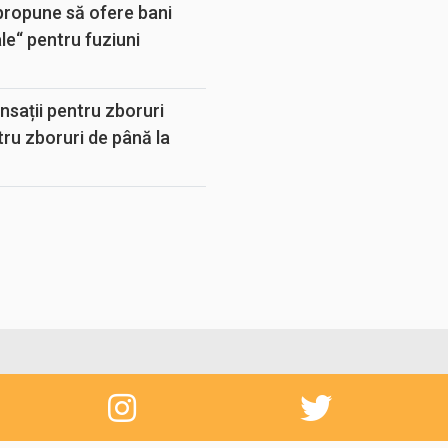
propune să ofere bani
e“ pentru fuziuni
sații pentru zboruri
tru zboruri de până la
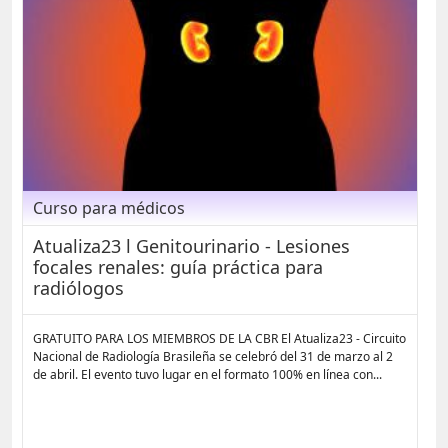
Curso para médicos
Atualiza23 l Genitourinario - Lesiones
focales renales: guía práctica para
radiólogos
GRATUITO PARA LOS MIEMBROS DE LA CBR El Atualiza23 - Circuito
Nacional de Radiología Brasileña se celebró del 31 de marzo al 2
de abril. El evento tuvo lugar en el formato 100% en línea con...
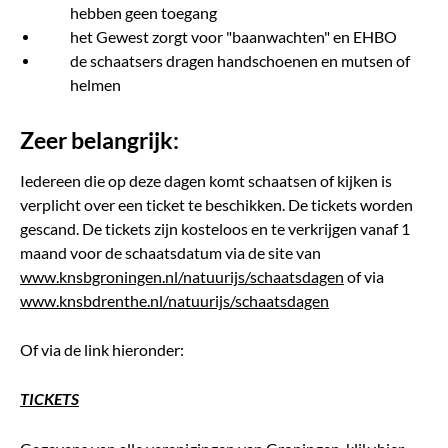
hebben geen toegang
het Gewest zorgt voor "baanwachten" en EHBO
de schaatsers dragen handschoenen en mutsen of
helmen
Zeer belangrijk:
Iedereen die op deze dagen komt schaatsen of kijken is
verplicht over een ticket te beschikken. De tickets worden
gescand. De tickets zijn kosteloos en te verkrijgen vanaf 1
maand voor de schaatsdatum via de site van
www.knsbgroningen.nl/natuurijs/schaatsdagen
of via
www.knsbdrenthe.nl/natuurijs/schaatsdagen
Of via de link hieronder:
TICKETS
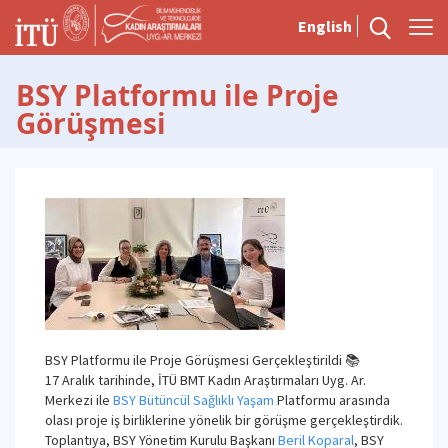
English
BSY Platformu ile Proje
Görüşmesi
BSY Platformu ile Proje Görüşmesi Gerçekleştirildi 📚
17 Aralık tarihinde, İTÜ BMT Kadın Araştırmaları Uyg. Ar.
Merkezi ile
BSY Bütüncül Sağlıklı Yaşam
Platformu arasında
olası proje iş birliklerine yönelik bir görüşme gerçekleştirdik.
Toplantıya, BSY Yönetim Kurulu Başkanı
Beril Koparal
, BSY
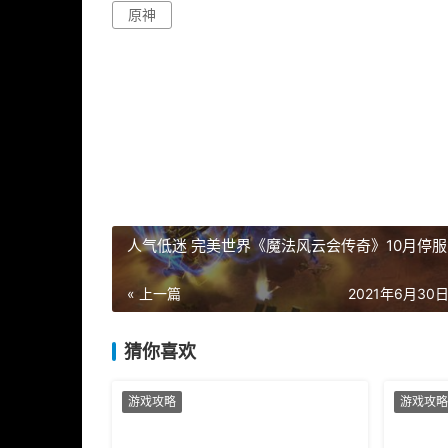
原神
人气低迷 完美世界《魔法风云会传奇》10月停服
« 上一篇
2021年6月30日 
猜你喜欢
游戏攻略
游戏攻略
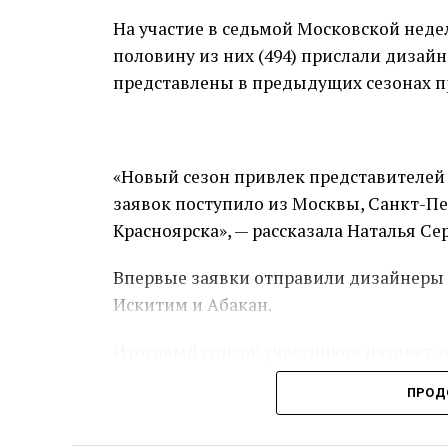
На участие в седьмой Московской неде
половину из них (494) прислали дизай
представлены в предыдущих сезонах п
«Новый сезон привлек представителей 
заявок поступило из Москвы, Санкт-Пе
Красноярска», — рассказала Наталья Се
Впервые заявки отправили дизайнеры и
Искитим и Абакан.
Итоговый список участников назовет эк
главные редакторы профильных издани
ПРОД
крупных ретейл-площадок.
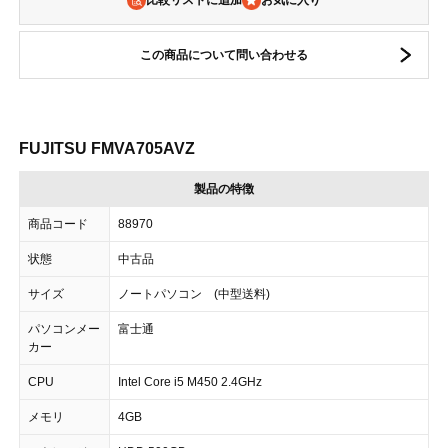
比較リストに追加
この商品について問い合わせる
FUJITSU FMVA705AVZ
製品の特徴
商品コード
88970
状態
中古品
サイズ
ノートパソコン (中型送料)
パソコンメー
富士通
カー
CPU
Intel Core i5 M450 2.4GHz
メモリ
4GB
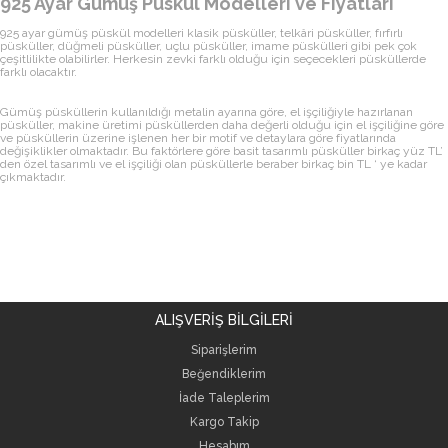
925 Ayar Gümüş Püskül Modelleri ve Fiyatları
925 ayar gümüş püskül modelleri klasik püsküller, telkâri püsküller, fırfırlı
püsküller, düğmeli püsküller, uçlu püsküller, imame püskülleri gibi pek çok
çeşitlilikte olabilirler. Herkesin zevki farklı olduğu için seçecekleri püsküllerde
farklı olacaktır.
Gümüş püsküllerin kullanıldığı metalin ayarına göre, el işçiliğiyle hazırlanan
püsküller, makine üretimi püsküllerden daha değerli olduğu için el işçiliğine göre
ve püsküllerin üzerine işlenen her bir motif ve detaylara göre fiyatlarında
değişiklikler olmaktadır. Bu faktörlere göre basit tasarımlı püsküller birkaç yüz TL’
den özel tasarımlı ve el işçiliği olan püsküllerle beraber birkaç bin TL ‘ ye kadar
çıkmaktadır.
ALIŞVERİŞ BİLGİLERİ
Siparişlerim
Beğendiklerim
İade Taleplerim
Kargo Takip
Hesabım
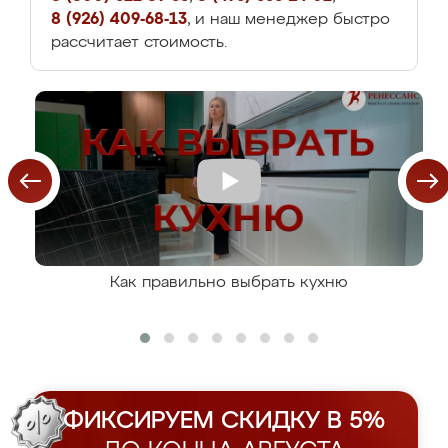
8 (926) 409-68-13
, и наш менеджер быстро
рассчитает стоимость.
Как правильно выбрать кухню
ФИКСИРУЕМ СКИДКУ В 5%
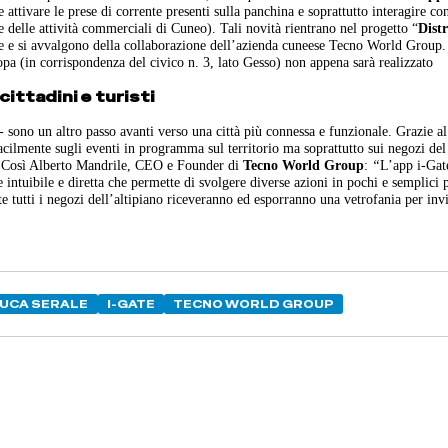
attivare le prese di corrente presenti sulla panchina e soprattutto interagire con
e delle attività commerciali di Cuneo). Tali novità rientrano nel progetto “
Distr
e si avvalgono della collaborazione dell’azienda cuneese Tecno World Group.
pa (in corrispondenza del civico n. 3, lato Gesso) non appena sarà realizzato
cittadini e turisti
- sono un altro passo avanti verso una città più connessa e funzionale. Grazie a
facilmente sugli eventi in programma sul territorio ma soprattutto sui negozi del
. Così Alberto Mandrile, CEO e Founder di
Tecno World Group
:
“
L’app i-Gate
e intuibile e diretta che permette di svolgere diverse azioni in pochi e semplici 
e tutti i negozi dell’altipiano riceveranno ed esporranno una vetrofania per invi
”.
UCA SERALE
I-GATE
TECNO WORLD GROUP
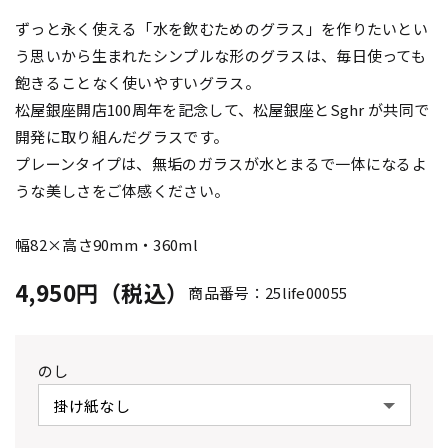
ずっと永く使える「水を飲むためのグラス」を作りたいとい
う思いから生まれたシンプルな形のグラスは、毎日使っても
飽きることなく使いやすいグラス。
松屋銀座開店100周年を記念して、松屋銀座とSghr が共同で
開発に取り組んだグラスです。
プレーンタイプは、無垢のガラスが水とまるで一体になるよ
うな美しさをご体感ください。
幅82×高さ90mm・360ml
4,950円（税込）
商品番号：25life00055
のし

════════════════

The whole listing is to be duplicated verbatim, apart from its images.

== Result for this exercise ==
propune să ofere bani
e“ pentru fuziuni
sații pentru zboruri
tru zboruri de până la
Curso para médicos
Atualiza23 l Genitourinario - Lesiones
focales renales: guía práctica para
radiólogos
GRATUITO PARA LOS MIEMBROS DE LA CBR El Atualiza23 - Circuito
Nacional de Radiología Brasileña se celebró del 31 de marzo al 2
de abril. El evento tuvo lugar en el formato 100% en línea con...
hebben geen toegang
het Gewest zorgt voor "baanwachten" en EHBO
de schaatsers dragen handschoenen en mutsen of
helmen
Zeer belangrijk:
Iedereen die op deze dagen komt schaatsen of kijken is
verplicht over een ticket te beschikken. De tickets worden
gescand. De tickets zijn kosteloos en te verkrijgen vanaf 1
maand voor de schaatsdatum via de site van
www.knsbgroningen.nl/natuurijs/schaatsdagen
of via
www.knsbdrenthe.nl/natuurijs/schaatsdagen
Of via de link hieronder:
TICKETS
English
BSY Platformu ile Proje
Görüşmesi
BSY Platformu ile Proje Görüşmesi Gerçekleştirildi 📚
17 Aralık tarihinde, İTÜ BMT Kadın Araştırmaları Uyg. Ar.
Merkezi ile
BSY Bütüncül Sağlıklı Yaşam
Platformu arasında
olası proje iş birliklerine yönelik bir görüşme gerçekleştirdik.
Toplantıya, BSY Yönetim Kurulu Başkanı
Beril Koparal
, BSY
原神
人气低迷 完美世界《魔法风云会传奇》10月停服
« 上一篇
2021年6月30日 
猜你喜欢
游戏攻略
游戏攻略
На участие в седьмой Московской неде
половину из них (494) прислали дизай
представлены в предыдущих сезонах п
«Новый сезон привлек представителей 
заявок поступило из Москвы, Санкт-Пе
Красноярска», — рассказала Наталья Се
Впервые заявки отправили дизайнеры и
Искитим и Абакан.
Итоговый список участников назовет эк
главные редакторы профильных издани
ПРОД
крупных ретейл-площадок.
比較リストに追加
この商品について問い合わせる
FUJITSU FMVA705AVZ
製品の特徴
商品コード
88970
状態
中古品
サイズ
ノートパソコン (中型送料)
パソコンメー
富士通
カー
CPU
Intel Core i5 M450 2.4GHz
メモリ
4GB
925 Ayar Gümüş Püskül Modelleri ve Fiyatları
925 ayar gümüş püskül modelleri klasik püsküller, telkâri püsküller, fırfırlı
püsküller, düğmeli püsküller, uçlu püsküller, imame püskülleri gibi pek çok
çeşitlilikte olabilirler. Herkesin zevki farklı olduğu için seçecekleri püsküllerde
farklı olacaktır.
Gümüş püsküllerin kullanıldığı metalin ayarına göre, el işçiliğiyle hazırlanan
püsküller, makine üretimi püsküllerden daha değerli olduğu için el işçiliğine göre
ve püsküllerin üzerine işlenen her bir motif ve detaylara göre fiyatlarında
değişiklikler olmaktadır. Bu faktörlere göre basit tasarımlı püsküller birkaç yüz TL’
den özel tasarımlı ve el işçiliği olan püsküllerle beraber birkaç bin TL ‘ ye kadar
çıkmaktadır.
ALIŞVERİŞ BİLGİLERİ
Siparişlerim
Beğendiklerim
İade Taleplerim
Kargo Takip
Hesabım
8 (926) 409-68-13
, и наш менеджер быстро
рассчитает стоимость.
Как правильно выбрать кухню
ФИКСИРУЕМ СКИДКУ В 5%
attivare le prese di corrente presenti sulla panchina e soprattutto interagire con
e delle attività commerciali di Cuneo). Tali novità rientrano nel progetto “
Distr
e si avvalgono della collaborazione dell’azienda cuneese Tecno World Group.
pa (in corrispondenza del civico n. 3, lato Gesso) non appena sarà realizzato
cittadini e turisti
- sono un altro passo avanti verso una città più connessa e funzionale. Grazie a
facilmente sugli eventi in programma sul territorio ma soprattutto sui negozi del
. Così Alberto Mandrile, CEO e Founder di
Tecno World Group
:
“
L’app i-Gate
e intuibile e diretta che permette di svolgere diverse azioni in pochi e semplici 
e tutti i negozi dell’altipiano riceveranno ed esporranno una vetrofania per invi
”.
UCA SERALE
I-GATE
TECNO WORLD GROUP
ずっと永く使える「水を飲むためのグラス」を作りたいとい
う思いから生まれたシンプルな形のグラスは、毎日使っても
飽きることなく使いやすいグラス。
松屋銀座開店100周年を記念して、松屋銀座とSghr が共同で
開発に取り組んだグラスです。
プレーンタイプは、無垢のガラスが水とまるで一体になるよ
うな美しさをご体感ください。
幅82×高さ90mm・360ml
4,950円（税込）
商品番号：25life00055
のし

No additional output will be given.